Dataset records
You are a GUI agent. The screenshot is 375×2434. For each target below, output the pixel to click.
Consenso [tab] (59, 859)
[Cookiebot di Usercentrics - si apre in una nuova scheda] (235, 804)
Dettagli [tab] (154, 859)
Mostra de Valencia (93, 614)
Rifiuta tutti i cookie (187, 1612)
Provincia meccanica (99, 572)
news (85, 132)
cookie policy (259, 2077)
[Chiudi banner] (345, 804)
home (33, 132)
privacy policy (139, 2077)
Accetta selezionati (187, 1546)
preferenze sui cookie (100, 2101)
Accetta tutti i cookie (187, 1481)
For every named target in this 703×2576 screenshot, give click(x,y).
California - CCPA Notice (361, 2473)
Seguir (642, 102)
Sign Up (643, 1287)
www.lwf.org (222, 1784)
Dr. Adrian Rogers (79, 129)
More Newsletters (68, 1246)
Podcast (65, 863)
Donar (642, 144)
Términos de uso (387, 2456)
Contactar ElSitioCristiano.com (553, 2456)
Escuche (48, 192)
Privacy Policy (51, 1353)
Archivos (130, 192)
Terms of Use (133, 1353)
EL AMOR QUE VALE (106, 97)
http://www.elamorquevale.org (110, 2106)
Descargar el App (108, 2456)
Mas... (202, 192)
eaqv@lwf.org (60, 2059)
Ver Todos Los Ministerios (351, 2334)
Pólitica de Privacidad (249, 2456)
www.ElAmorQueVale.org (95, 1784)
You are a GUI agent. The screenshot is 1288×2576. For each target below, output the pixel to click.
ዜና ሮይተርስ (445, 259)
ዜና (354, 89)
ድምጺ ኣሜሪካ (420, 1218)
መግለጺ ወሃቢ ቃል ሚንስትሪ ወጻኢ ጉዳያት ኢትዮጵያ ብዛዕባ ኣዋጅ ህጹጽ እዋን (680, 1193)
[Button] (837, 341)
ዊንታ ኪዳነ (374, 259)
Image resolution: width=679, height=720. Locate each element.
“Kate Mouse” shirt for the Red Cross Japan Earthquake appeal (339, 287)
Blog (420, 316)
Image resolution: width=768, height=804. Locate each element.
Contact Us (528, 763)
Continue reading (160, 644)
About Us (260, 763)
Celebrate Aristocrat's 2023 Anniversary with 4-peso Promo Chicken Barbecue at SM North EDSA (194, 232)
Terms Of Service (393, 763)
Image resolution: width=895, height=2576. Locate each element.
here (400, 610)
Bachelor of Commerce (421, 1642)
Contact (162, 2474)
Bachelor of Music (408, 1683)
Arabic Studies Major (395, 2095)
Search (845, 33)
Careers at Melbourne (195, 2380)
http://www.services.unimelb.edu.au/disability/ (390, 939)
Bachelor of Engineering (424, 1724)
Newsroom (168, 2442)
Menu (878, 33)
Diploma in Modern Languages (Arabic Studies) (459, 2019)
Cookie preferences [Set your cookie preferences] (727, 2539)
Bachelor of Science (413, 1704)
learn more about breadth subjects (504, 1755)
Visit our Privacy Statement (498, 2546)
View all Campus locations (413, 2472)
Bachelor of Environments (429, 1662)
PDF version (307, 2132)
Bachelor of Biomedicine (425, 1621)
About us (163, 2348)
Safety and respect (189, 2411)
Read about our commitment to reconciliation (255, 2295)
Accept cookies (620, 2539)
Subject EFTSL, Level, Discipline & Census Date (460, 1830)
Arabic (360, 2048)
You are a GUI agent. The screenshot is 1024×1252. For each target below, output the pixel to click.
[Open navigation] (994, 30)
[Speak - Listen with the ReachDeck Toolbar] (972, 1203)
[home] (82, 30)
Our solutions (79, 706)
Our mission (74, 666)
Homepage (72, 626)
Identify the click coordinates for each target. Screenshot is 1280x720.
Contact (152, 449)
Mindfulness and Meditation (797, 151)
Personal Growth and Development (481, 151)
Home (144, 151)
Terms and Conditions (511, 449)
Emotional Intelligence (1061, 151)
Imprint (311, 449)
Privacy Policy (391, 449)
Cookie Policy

Problem requirements
Each of the records is to be written out again without alteration.

The answer
You are a GUI agent. The screenshot is 375×2434. For each target below, output the pixel to click.
Consenso [tab] (59, 859)
[Cookiebot di Usercentrics - si apre in una nuova scheda] (235, 804)
Dettagli [tab] (154, 859)
Mostra de Valencia (93, 614)
Rifiuta tutti i cookie (187, 1612)
Provincia meccanica (99, 572)
news (85, 132)
cookie policy (259, 2077)
[Chiudi banner] (345, 804)
home (33, 132)
privacy policy (139, 2077)
Accetta selezionati (187, 1546)
preferenze sui cookie (100, 2101)
Accetta tutti i cookie (187, 1481)
For every named target in this 703×2576 screenshot, give click(x,y).
California - CCPA Notice (361, 2473)
Seguir (642, 102)
Sign Up (643, 1287)
www.lwf.org (222, 1784)
Dr. Adrian Rogers (79, 129)
More Newsletters (68, 1246)
Podcast (65, 863)
Donar (642, 144)
Términos de uso (387, 2456)
Contactar ElSitioCristiano.com (553, 2456)
Escuche (48, 192)
Privacy Policy (51, 1353)
Archivos (130, 192)
Terms of Use (133, 1353)
EL AMOR QUE VALE (106, 97)
http://www.elamorquevale.org (110, 2106)
Descargar el App (108, 2456)
Mas... (202, 192)
eaqv@lwf.org (60, 2059)
Ver Todos Los Ministerios (351, 2334)
Pólitica de Privacidad (249, 2456)
www.ElAmorQueVale.org (95, 1784)
You are a GUI agent. The screenshot is 1288×2576. For each target below, output the pixel to click.
ዜና ሮይተርስ (445, 259)
ዜና (354, 89)
ድምጺ ኣሜሪካ (420, 1218)
መግለጺ ወሃቢ ቃል ሚንስትሪ ወጻኢ ጉዳያት ኢትዮጵያ ብዛዕባ ኣዋጅ ህጹጽ እዋን (680, 1193)
[Button] (837, 341)
ዊንታ ኪዳነ (374, 259)
Image resolution: width=679, height=720. Locate each element.
“Kate Mouse” shirt for the Red Cross Japan Earthquake appeal (339, 287)
Blog (420, 316)
Image resolution: width=768, height=804. Locate each element.
Contact Us (528, 763)
Continue reading (160, 644)
About Us (260, 763)
Celebrate Aristocrat's 2023 Anniversary with 4-peso Promo Chicken Barbecue at SM North EDSA (194, 232)
Terms Of Service (393, 763)
Image resolution: width=895, height=2576. Locate each element.
here (400, 610)
Bachelor of Commerce (421, 1642)
Contact (162, 2474)
Bachelor of Music (408, 1683)
Arabic Studies Major (395, 2095)
Search (845, 33)
Careers at Melbourne (195, 2380)
http://www.services.unimelb.edu.au/disability/ (390, 939)
Bachelor of Engineering (424, 1724)
Newsroom (168, 2442)
Menu (878, 33)
Diploma in Modern Languages (Arabic Studies) (459, 2019)
Cookie preferences [Set your cookie preferences] (727, 2539)
Bachelor of Science (413, 1704)
learn more about breadth subjects (504, 1755)
Visit our Privacy Statement (498, 2546)
View all Campus locations (413, 2472)
Bachelor of Environments (429, 1662)
PDF version (307, 2132)
Bachelor of Biomedicine (425, 1621)
About us (163, 2348)
Safety and respect (189, 2411)
Read about our commitment to reconciliation (255, 2295)
Accept cookies (620, 2539)
Subject EFTSL, Level, Discipline & Census Date (460, 1830)
Arabic (360, 2048)
You are a GUI agent. The screenshot is 1024×1252. For each target below, output the pixel to click.
[Open navigation] (994, 30)
[Speak - Listen with the ReachDeck Toolbar] (972, 1203)
[home] (82, 30)
Our solutions (79, 706)
Our mission (74, 666)
Homepage (72, 626)
Identify the click coordinates for each target. Screenshot is 1280x720.
Contact (152, 449)
Mindfulness and Meditation (797, 151)
Personal Growth and Development (481, 151)
Home (144, 151)
Terms and Conditions (511, 449)
Emotional Intelligence (1061, 151)
Imprint (311, 449)
Privacy Policy (391, 449)
Cookie Policy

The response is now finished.